Parse XML With Additional String

Question

I need to support parsing xml that is inside an email body but with extra text in the beginning and the end.

I've tried the HTML agility pack but this does not remove the non-xml texts.

So how do I cleanse the string w/c contains an entire xml text mixed with other texts around it?
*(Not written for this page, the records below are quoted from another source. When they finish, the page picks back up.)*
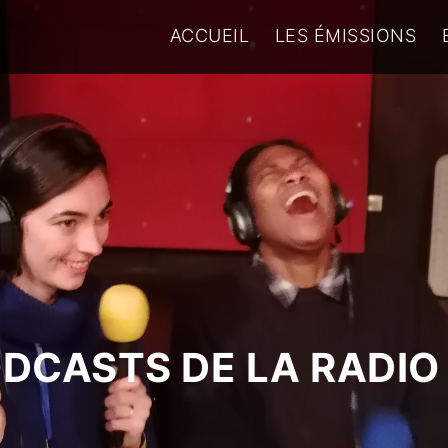
ACCUEIL
LES ÉMISSIONS
ODCASTS DE LA RADIO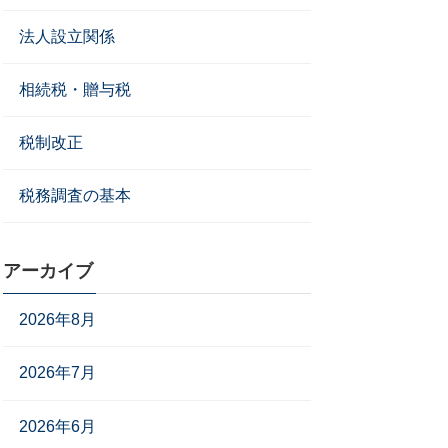
法人設立関係
相続税・贈与税
税制改正
税務調査の基本
アーカイブ
2026年8月
2026年7月
2026年6月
var bodyXmlPart= @"Hi please see below client <?xml version=""1.0"" encoding=""UTF-8""?>" +
"<ac_application>" +
"    <primary_applicant_data>" +
"       <first_name>Ross</first_name>" +
"       <middle_name></middle_name>" +
"       <last_name>Geller</last_name>" +
"       <ssn>123456789</ssn>" +
"    </primary_applicant_data>" +
"</ac_application> thank you, \n john ";

//How do I clean up the body xml part before loading into xml
//This will fail:
var xDoc = XDocument.Parse(bodyXmlPart);

Are you certain that any instances of < and > that aren't part of the XML will be escaped? If parts of the text that aren't XML contain those characters then it will be very difficult. Otherwise, just trim everything before the first < and everything after the last >. — Scott Hannen
– Scott Hannen, Commented Dec 21, 2017 at 1:24
@ScottHannen its an email body coming from an unknown source so yes its very likely that ">" will occur at some point. Why should it be difficult can't we use regex? — james
– james, Commented Dec 21, 2017 at 1:31
Thinking really hard for a good answer to that... I've got nothing. I rarely use regex and it didn't even occur to me. — Scott Hannen
– Scott Hannen, Commented Dec 21, 2017 at 1:42
@james: Why should it be difficult can't we use regex? Because (1) regex is fundamentally the wrong way to parse XML and (2) you can't extract a variable structure from within an undefined context -- since you have no ability to restrict or even define what could be before or after your "XML", and you have no way of specifying how your "XML" differs from its context, you fundamentally cannot write a parser to extract the "XML". — kjhughes
– kjhughes, Commented Dec 21, 2017 at 2:24
The best you can do here is to treat your string as containing bad / not well-formed "XML", which is a tough problem to solve. See duplicate link for an explanation and multiple options, including several for .NET such as XmlReader.ReadToFollowing() or Microsoft.Language.Xml.XMLParser. — kjhughes
– kjhughes, Commented Dec 21, 2017 at 4:01

Sunil · Accepted Answer · 2017-12-21 03:00:04Z

1

If you mean that body can contain any XML and not just ac_application. You can use the following code:

var bodyXmlPart = @"Hi please see below client " +
                  "<ac_application>" +
                  "    <primary_applicant_data>" +
                  "       <first_name>Ross</first_name>" +
                  "       <middle_name></middle_name>" +
                  "       <last_name>Geller</last_name>" +
                  "       <ssn>123456789</ssn>" +
                  "    </primary_applicant_data>" +
                  "</ac_application> thank you, \n john ";

 StringBuilder pattern = new StringBuilder();
 Regex regex = new Regex(@"<\?xml.*\?>", RegexOptions.Singleline);
 var match = regex.Match(bodyXmlPart);
 if (match.Success) // There is an xml declaration
 {
     pattern.Append(@"<\?xml.*");
 }
 Regex regexFirstTag = new Regex(@"\s*<(\w+:)?(\w+)>", RegexOptions.Singleline);
 var match1 = regexFirstTag.Match(bodyXmlPart);
 if (match1.Success) // xml has body and we got the first tag
 {
     pattern.Append(match1.Value.Trim().Replace(">",@"\>" + ".*"));
     string firstTag = match1.Value.Trim();
     Regex regexFullXmlBody = new Regex(pattern.ToString() + @"<\/" + firstTag.Trim('<','>') + @"\>", RegexOptions.None);
     var matchBody = regexFullXmlBody.Match(bodyXmlPart);
     if (matchBody.Success)
     {
        string xml = matchBody.Value;
     }
 }

This code can extract any XML and not just ac_application.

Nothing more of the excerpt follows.